_Task instructions_
Go through the data below and count every line that has the word "renouvelables". Return only the count.

_Dataset entries_
▬▬▬▬▬▬
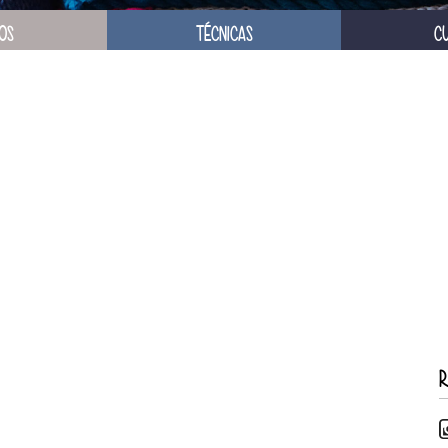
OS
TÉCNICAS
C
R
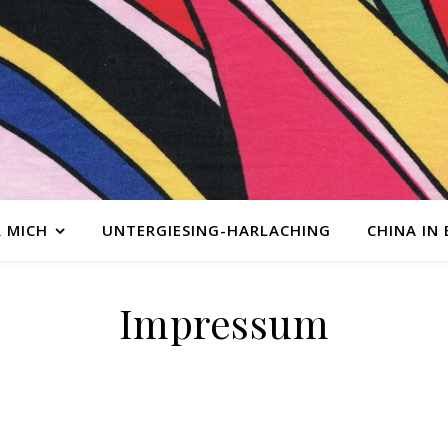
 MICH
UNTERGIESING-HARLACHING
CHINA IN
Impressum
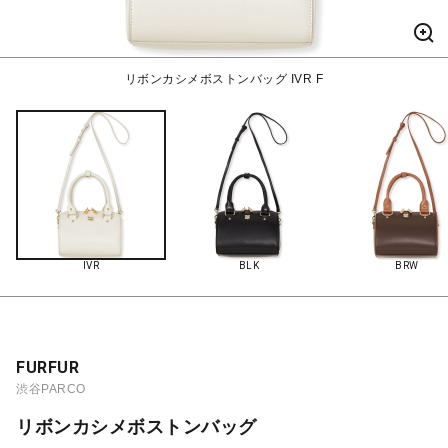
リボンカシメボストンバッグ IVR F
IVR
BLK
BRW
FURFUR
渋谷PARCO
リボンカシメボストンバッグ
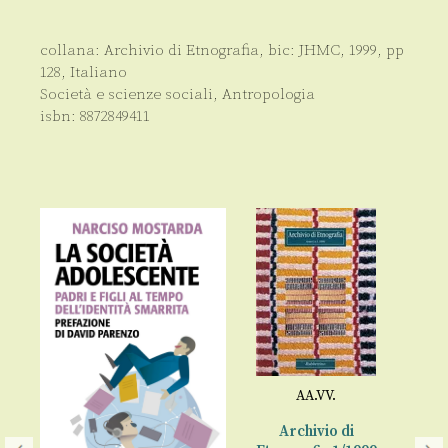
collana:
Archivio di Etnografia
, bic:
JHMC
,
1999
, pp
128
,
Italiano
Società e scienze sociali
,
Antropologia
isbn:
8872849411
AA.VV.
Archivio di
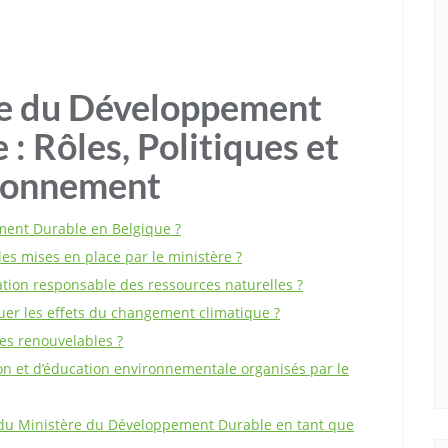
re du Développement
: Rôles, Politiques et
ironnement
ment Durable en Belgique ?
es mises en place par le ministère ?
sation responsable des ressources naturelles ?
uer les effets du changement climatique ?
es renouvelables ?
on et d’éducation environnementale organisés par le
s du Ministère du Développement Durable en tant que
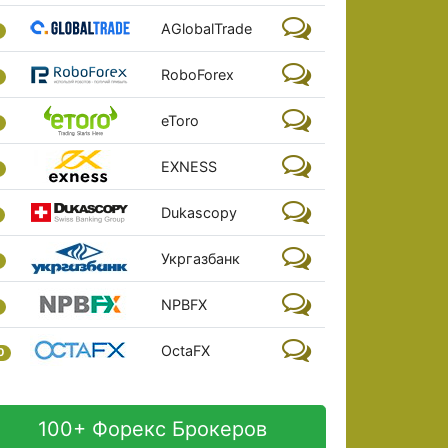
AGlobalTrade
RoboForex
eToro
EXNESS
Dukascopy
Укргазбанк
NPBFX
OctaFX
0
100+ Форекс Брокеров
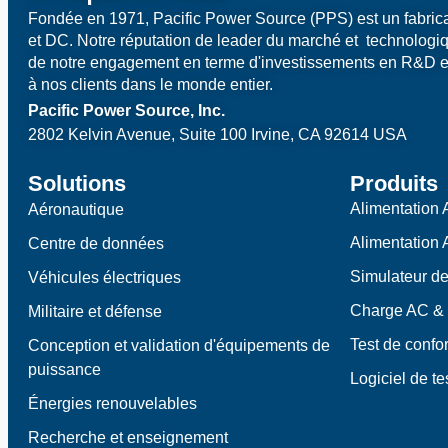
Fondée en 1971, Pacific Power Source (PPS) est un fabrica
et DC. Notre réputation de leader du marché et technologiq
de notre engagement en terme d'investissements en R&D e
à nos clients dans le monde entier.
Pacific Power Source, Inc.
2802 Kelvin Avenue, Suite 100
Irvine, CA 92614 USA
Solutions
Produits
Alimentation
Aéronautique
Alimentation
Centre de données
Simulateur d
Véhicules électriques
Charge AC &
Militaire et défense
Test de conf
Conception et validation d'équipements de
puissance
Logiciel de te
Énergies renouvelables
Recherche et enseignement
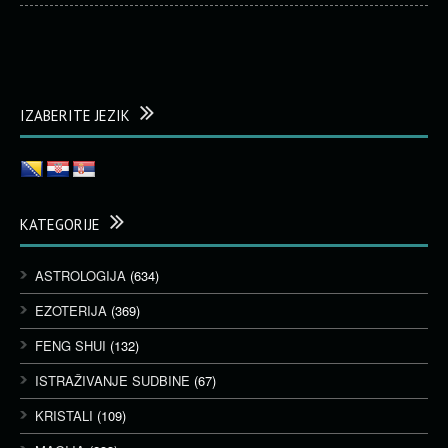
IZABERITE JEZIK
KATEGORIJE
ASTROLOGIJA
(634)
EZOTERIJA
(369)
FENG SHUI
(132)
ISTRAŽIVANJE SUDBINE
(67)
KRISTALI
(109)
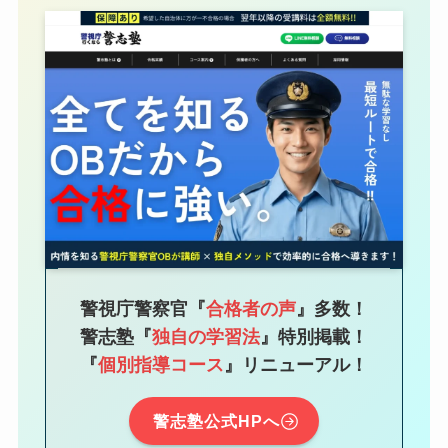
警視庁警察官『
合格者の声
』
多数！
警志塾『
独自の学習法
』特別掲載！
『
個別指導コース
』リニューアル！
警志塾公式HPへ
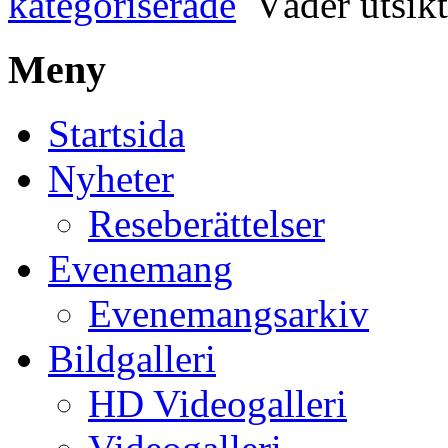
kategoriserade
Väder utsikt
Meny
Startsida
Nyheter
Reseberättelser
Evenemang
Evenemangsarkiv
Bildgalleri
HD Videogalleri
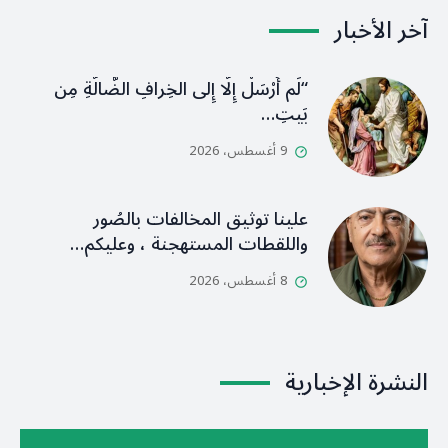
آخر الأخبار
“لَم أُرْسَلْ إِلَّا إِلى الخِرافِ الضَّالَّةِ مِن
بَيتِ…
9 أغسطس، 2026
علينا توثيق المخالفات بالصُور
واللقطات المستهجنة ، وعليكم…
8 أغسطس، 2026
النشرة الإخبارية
▬▬▬▬▬▬
_Answer to this exercise_
2